Import several variables like this.

module system
    import color1, color2
{
}

Declaring Symbols

Local symbols cannot be accessed outside their scope and sometimes they need to be defined in an inner scope. This is common when using self modifying code. In the following example, it isn't possible to access .char outside the loop.

const address SCREEN = $0400

lda #0
sta .char // Error 3004 : Reference to undefined symbol .char
ldx #NUM_ELEMENTS - 1
{
    lda .char: #0 // address to the value to be loaded into the accumulator
    sta SCREEN,x
    inc .char
    dex
    bpl @loop // loops back to enclosing scope beginning
}

This problem can be solved by declaring the symbol .char in the outermost scope where it needs to be accessed.

const address SCREEN = $0400

declare .char // declaring .char to be used in this scope
lda #0
sta .char // works!
ldx #NUM_ELEMENTS - 1
{
    lda .char: #0 // define the value of the declared symbol
    sta SCREEN,x
    inc .char
    dex
    bpl @loop
}

This technique can be used with any type of local symbol to move its scope.

Expressions

Expressions in jAsm are similar to expressions in C. They can contain assignments and assignments return the value assigned. This has the side effect that you can do multiple assignments.

var aa = 0
var bb = 1
aa = bb = 2

Normal parentheses are always used in expressions, not brackets.

Operators

jAsm supports a number of operators, similar to C but not exactly the same. The operators are, in the order of precedence:

OperatorTypeTypesExample
()call operatormacro, subroutinemac(aa,bb)
[]array indexing operatorstring, listaa[3]
.property operatorstring, list, dictaa.length
++postfix incrementintegeraa++
--postfix decrementintegeraa--
++prefix incrementinteger++aa
--prefix decrementinteger--aa
!boolean notboolean!aa
~bitwise notinteger~aa
+unary additioninteger, float+3
-unary subtractioninteger, float-3
<unary low byteinteger<aa
>unary high byteinteger>aa
*multiplicationinteger, floataa * bb
/divisioninteger, floataa / bb
+additioninteger, float, string, listaa + bb
-subtractioninteger, floataa - bb
<<logical left shiftintegeraa << 1
>>logical right shiftintegeraa >> 1
>>>arithmetic right shiftintegeraa >>> 1
&bitwise andintegeraa & bb
^bitwise exclusive orintegerab ^ bb
|bitwise orintegeraa | bb
<less than comparisoninteger, float, stringaa < bb
>greater than comparisoninteger, float, stringaa > bb
<=less or equal comparisoninteger, float, stringaa <= bb
>=greater or equal comparisoninteger, float, stringaa >= bb
==equal comparisonboolean, integer, float, stringaa == bb
!=not equal comparisonboolean, integer, float, stringaa != bb
&&boolean andbooleanaa && bb
||boolean orbooleanaa || bb
=assignmentallaa = 1
+=add and assigninteger, float, string, listaa += 1
-=subtract and assigninteger, floataa -= 1
*=multiply and assigninteger, floataa *= 2
/=divide and assigninteger, floataa /= 2
&&=boolean and, and assignbooleanaa &&= bb
||=boolean or, and assignbooleanaa ||= bb
&=bitwise and, and assignintegeraa &= bb
|=bitwise or, and assignintegeraa |= bb
^=bitwise exclusive or, and assignintegeraa ^= bb
<<=logical left shift, and assignintegeraa <<= 1
>>=logical right shift, and assignintegeraa >>= 1
>>>=arithmetic right shift, and assignintegeraa >>>= 1

Statements

Statements are blocks of code that control the generation of instructions or change the assembler state. Statements can optionally be separated by a semicolon, just like in C. Newline characters only matter in instructions where it is impossible for the assembler to know if some instructions (like rol) have an address following or not. In all other cases newlines are completely ignored. The following is valid in jAsm.

const
aa
=
1
;

const bb = 2 const cc = 3

In some cases you may be confused by the greedy parser which tries to include as much as possible in the current statement. Look at this.

var aa = 0
var bb = 1 + aa
++aa // Error 3044 : Expression must have side effect.

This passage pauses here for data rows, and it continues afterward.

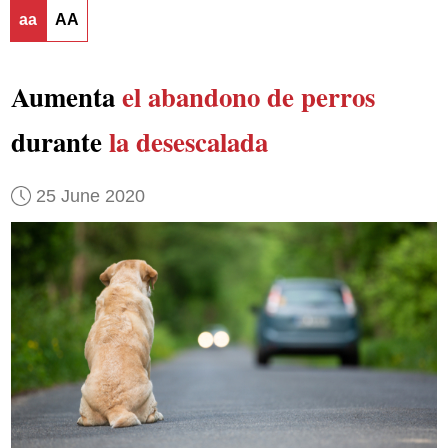
aa
AA
Aumenta
el abandono de perros
durante
la desescalada
25 June 2020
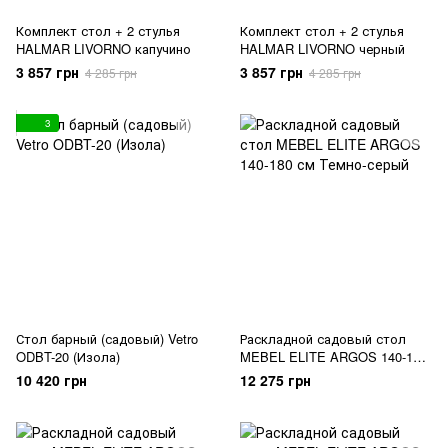
Комплект стол + 2 стулья
Комплект стол + 2 стулья
HALMAR LIVORNO капучино
HALMAR LIVORNO черный
3 857 грн
3 857 грн
4 285 грн
4 285 грн
3
Стол барный (садовый) Vetro
Раскладной садовый стол
ODBT-20 (Изола)
MEBEL ELITE ARGOS 140-180
см Темно-серый
10 420 грн
12 275 грн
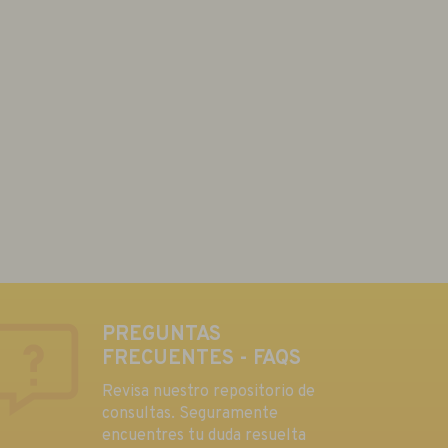
PREGUNTAS
FRECUENTES - FAQS
Revisa nuestro repositorio de
consultas. Seguramente
encuentres tu duda resuelta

The parser tries to include as much as possible in the variable declaration for b. The ++ operator is applied to the a in the second line which leaves a single a in the third line. The assembler tries to be helpful by pointing out that the result is meaningless. This case needs to be resolved by a semicolon to separate the statements.

var aa = 0
var bb = 1 + aa;
++aa // ok!

Data Types

jAsm has a couple of built in data types.

Boolean Type

Booleans can only be either true or false. Comparison operators return boolean values. They are well suited for conditional assembly.

const USE_DEBUG_OUTPUT = true

Integer Type

Integer numbers are 32 bit signed numbers in the range [-2147483648, 2147483647].

const NUMBER = 123

Integer numbers can be expressed in several formats. All the following constants will evaluate to decimal number 31.

const DEC_NUMBER = 31 // decimal number with base 10
const HEX_NUMBER = $1f // hexadecimal number with base 16
const BIN_NUMBER = %11111 // binary number with base 2

Floating Point Type

Floating point numbers are 64 bit signed numbers with decimal points. They can represent large numbers and precision increases closer to zero. The largest number is roughly 10308. The smallest number is roughly 10-308.

const NUMBER1 = 123.0
const NUMBER2 = 0.0
const NUMBER3 = -1e-50

String Type

Strings are quoted text. The characters are stored as wide characters (32 bits in Linux and 16 bits in Windows), leaving you a large selection of characters to choose from. This is why utf-8 is used as the file format for source code.

const STRING = "Hello"

There are a number of special characters that can be encoded in strings using a special backslash syntax. Whenever a backslash is encountered in a string the next character is checked to see if a special character should be used.

Code Result
\\ The backslash character itself
\t The horizontal tab character (9)
\n The newline character (10)
\r The carriage return character (13)
\0 The null character (0)
\' The single quote character
\" The double quote character

The backslash has the same special meaning when specifying a single character as it has in strings. This can be used to specify the single quote character itself for example.

const QUOTE_CHAR = '\''

The following operators and methods are supported by the string type.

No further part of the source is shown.